__Assignment__.
The word "首楞嚴王世希有" marks the lines to copy; find all of them in the entries below.

━━━━━━━━━━

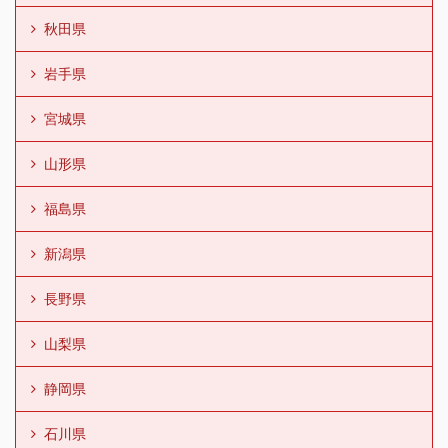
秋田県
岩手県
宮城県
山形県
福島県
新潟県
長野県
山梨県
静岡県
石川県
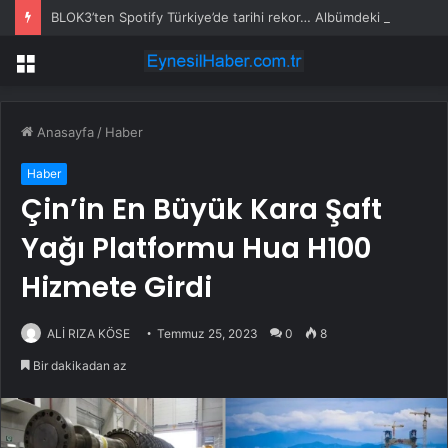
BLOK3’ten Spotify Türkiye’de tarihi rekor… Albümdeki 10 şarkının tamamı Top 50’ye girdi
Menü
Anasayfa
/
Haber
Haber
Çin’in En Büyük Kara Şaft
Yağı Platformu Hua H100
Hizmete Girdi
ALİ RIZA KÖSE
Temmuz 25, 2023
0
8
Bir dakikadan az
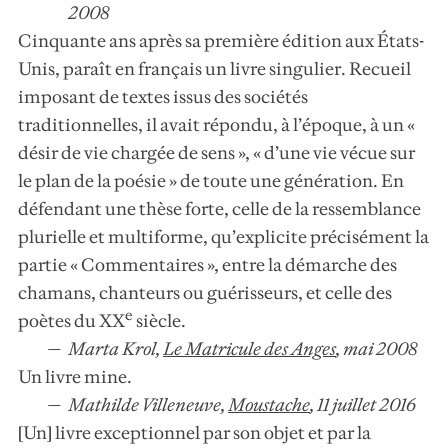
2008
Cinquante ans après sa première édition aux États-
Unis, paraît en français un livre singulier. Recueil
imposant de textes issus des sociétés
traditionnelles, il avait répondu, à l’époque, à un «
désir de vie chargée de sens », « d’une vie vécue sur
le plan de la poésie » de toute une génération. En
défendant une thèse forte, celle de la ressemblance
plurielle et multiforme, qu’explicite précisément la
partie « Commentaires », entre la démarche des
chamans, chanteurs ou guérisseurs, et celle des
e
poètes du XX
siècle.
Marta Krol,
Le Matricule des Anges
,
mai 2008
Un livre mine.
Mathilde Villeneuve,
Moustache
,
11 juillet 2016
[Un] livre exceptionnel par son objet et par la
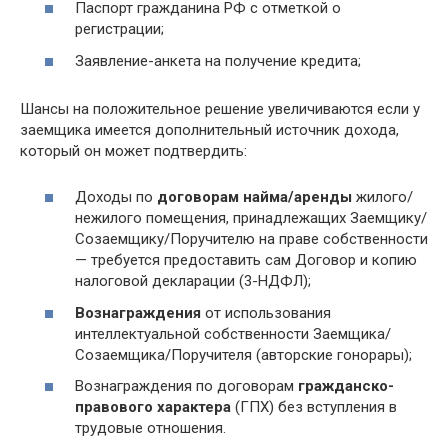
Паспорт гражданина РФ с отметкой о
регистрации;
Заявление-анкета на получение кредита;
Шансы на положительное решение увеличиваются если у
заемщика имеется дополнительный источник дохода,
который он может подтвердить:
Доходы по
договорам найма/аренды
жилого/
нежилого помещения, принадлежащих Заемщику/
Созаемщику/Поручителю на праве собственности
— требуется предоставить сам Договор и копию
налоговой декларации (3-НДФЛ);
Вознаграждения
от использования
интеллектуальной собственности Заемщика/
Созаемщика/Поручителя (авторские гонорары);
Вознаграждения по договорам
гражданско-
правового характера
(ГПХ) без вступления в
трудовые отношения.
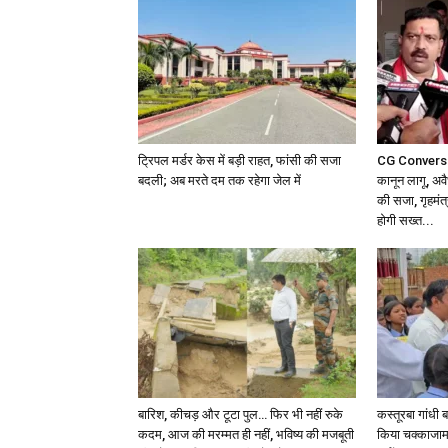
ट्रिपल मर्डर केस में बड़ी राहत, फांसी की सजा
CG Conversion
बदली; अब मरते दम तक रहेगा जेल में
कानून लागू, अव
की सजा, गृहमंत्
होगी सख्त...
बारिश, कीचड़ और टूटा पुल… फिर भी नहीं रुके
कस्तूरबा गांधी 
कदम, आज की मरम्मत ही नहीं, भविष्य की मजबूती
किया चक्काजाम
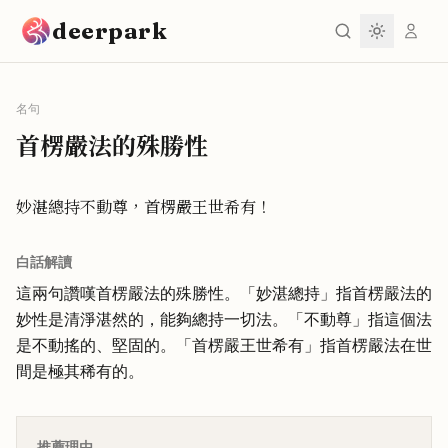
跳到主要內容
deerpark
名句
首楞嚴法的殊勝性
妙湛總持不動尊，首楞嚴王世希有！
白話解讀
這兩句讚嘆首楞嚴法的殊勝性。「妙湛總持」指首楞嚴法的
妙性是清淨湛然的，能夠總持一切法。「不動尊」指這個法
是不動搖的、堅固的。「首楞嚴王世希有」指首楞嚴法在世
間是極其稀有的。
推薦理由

━━━━━━━━━━

__Answer to the exercise__.
妙湛總持不動尊，首楞嚴王世希有！
是不動搖的、堅固的。「首楞嚴王世希有」指首楞嚴法在世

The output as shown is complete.